## Work required
Exactly reproduce the line containing "Cannabis 101" together with every line after it, through the end of the entries, and give nothing more.

## Records for processing
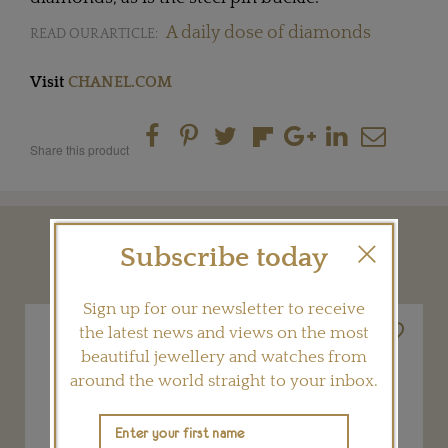
A daily dose of diamonds
READ OUR ARTICLE:
Visit
CHANEL.COM
Share this product
YOU MAY ALSO LIKE
Subscribe today
Sign up for our newsletter to receive
the latest news and views on the most
beautiful jewellery and watches from
around the world straight to your inbox.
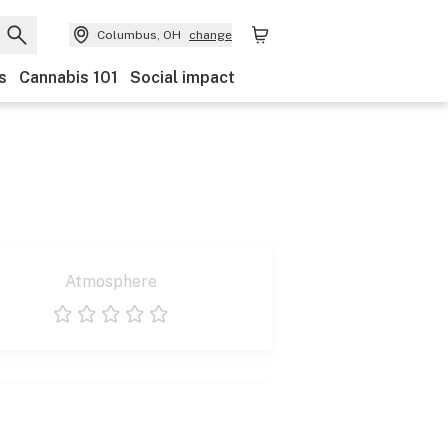
Columbus, OH
change
s
Cannabis 101
Social impact
Atmosphere
1 star
2 stars
3 stars
4 stars
5 stars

## Your response
Cannabis 101
Social impact
Atmosphere
1 star
2 stars
3 stars
4 stars
5 stars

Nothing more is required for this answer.